Extract the stretch of lines that starts at the line with "[Academy] (44, 644)" and ends at the last line of the data below. Give it exactly, without pictures.

◆ ◆ ◆ ◆ ◆ ◆ ◆

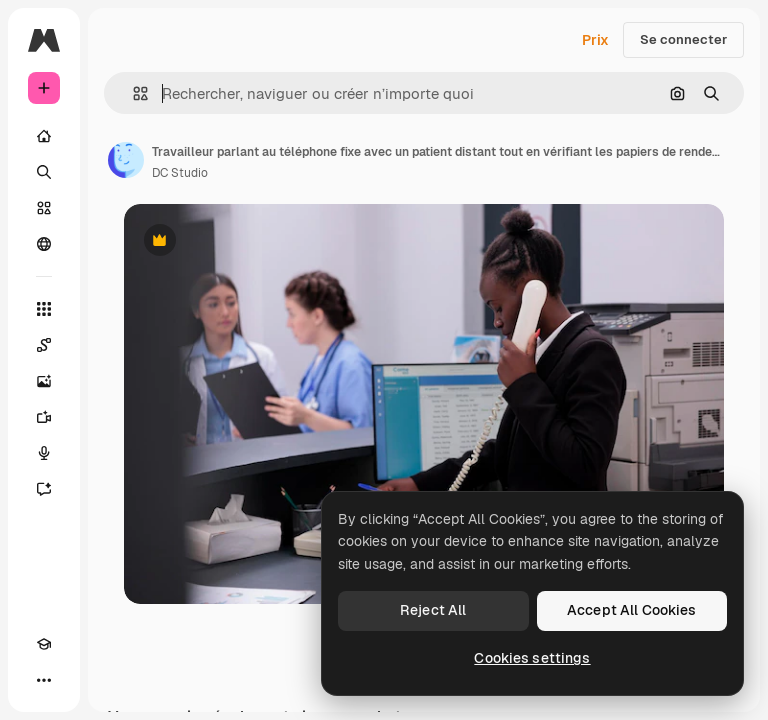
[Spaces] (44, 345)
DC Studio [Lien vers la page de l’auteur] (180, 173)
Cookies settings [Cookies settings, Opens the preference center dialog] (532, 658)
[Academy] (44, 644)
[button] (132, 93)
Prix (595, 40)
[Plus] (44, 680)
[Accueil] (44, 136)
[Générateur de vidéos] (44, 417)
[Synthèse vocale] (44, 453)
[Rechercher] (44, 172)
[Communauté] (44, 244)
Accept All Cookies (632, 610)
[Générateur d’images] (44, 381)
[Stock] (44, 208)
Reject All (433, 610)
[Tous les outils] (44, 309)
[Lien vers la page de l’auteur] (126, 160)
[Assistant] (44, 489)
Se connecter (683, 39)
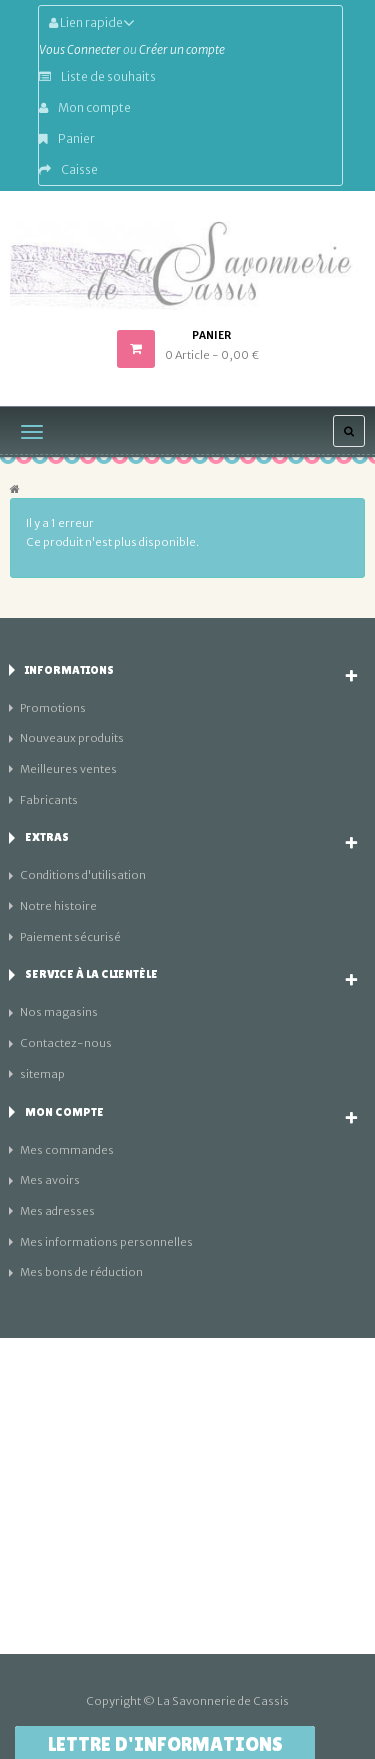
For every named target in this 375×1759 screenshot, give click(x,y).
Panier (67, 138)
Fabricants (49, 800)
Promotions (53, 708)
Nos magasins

◆ ◆ ◆ ◆ ◆ ◆ ◆

-- ANSWER TO THIS TASK --
[Academy] (44, 644)
[button] (132, 93)
Prix (595, 40)
[Plus] (44, 680)
[Accueil] (44, 136)
[Générateur de vidéos] (44, 417)
[Synthèse vocale] (44, 453)
[Rechercher] (44, 172)
[Communauté] (44, 244)
Accept All Cookies (632, 610)
[Générateur d’images] (44, 381)
[Stock] (44, 208)
Reject All (433, 610)
[Tous les outils] (44, 309)
[Lien vers la page de l’auteur] (126, 160)
[Assistant] (44, 489)
Se connecter (683, 39)
For every named target in this 375×1759 screenshot, give click(x,y).
Panier (67, 138)
Fabricants (49, 800)
Promotions (53, 708)
Nos magasins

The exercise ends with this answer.